Low density porous materials useful in sound and/or thermal insulation applications, shock absorbing applications, and the like, have generally been low cost petroleum-based materials such as foamed styrols (polystyrenes). Unfortunately, these materials are primarily developed from non-renewable resources. In addition, they present multiple disposal problems. For example, polystyrenes are incinerated at high temperatures that may damage containment vessels and generate a large amount of CO2. Furthermore, if such polystyrenes are not incinerated at extremely high temperatures, the process may generate polycyclic aromatic hydrocarbons (PAH). If such polystyrenes are not incinerated, they may remain intact as pollutants for an extremely long period of time.
In an attempt to provide alternatives to petroleum-based materials, composites have been developed that utilize more eco-friendly raw materials. For instance, inorganic materials such as silicas, clays, metal oxides and the like have been formed into aerogels. Clays have attracted a great deal of interest due to their abundance, environmental safety, and physical characteristics. Many such composite systems utilize layered or smectic clays that may be exfoliated into individual layers.

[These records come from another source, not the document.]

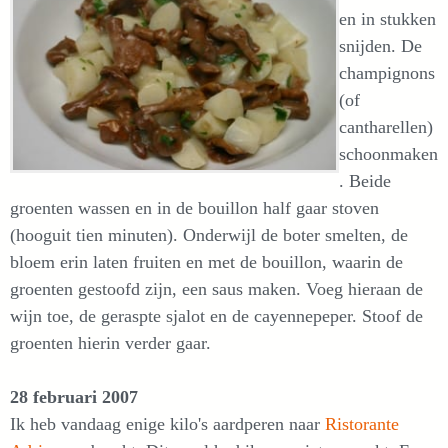
en in stukken
snijden. De
champignons
(of
cantharellen)
schoonmaken
. Beide
groenten wassen en in de bouillon half gaar stoven
(hooguit tien minuten). Onderwijl de boter smelten, de
bloem erin laten fruiten en met de bouillon, waarin de
groenten gestoofd zijn, een saus maken. Voeg hieraan de
wijn toe, de geraspte sjalot en de cayennepeper. Stoof de
groenten hierin verder gaar.
28 februari 2007
Ik heb vandaag enige kilo's aardperen naar
Ristorante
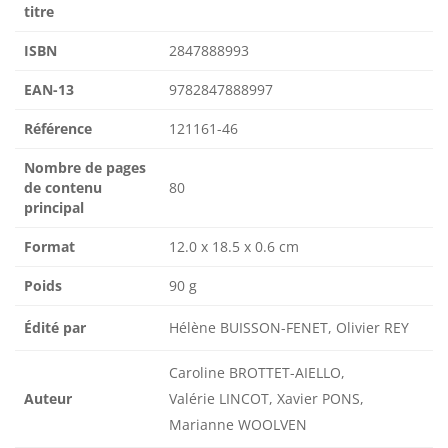
titre
ISBN
2847888993
EAN-13
9782847888997
Référence
121161-46
Nombre de pages
de contenu
80
principal
Format
12.0 x 18.5 x 0.6 cm
Poids
90 g
Édité par
Hélène BUISSON-FENET, Olivier REY
Caroline BROTTET-AIELLO,
Auteur
Valérie LINCOT, Xavier PONS,
Marianne WOOLVEN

For example, U.S. Patent Application Publication No. 2007/0208124 to Schiraldi, et al. describes a clay aerogel/polymer composite including exfoliated clay and polymers such as starches, plant gums, modified cellulosic and lignin materials, and the like.
Exfoliation of layered clays may be used to form nanoclays. Nanoclays are a broad class of inorganic minerals, of which plate-like montmorillonite is the most commonly used in materials applications. Montmorillonite consists of roughly 1 nanometer (nm) thick aluminosilicate layers surface-substituted with metal cations and stacked in about 10 micrometer (μm) thick multilayer stacks. The exfoliated layers may be dispersed in a polymer matrix to form a polymer-clay nanocomposite. Within the nanocomposite, individual clay layers form plate-like nanoparticles with a very high aspect ratio. Even at low nanoclay loading, the majority of the polymer chains may be held in close contact with a clay surface. This may dramatically alter properties of the nanocomposite as compared to an unfilled polymer matrix. For example, a nanoclay/polymer composite may exhibit increased mechanical strength, decreased gas permeability, superior flame-resistance, and even enhanced transparency as compared to an unfilled polymer matrix. For instance, U.S. Pat. No. 7,553,898 to Rafailovich, et al. describes a flame retardant plastic mixture that includes a polyolefin, a brominated polystyrene or decabromodiphenyl ether, a nanoclay, and metal oxide fillers.
Unfortunately, the potential of nanoclay composite materials has yet to be fully attained. This is understood to be primarily due to the tendency of clay nanoparticles to self-assemble into the relatively large, well-ordered lamellar structures found in nature. Nanocomposites formed to date tend to exhibit a lamellar structure including a large proportion of macroscopic porosity caused by the formation of these lamellar structures, which may prevent realization of desired composite characteristics.
What are needed in the art are composite materials and methods for forming the composites that provide favorable thermodynamic driving forces so as to overcome the tendency of nanoclay particles to assemble into lamellar structures. Such methods may be utilized to form eco-friendly, low density, fire-resistant composite materials that exhibit a homogeneous microscopic porous structure and desirable physical characteristics.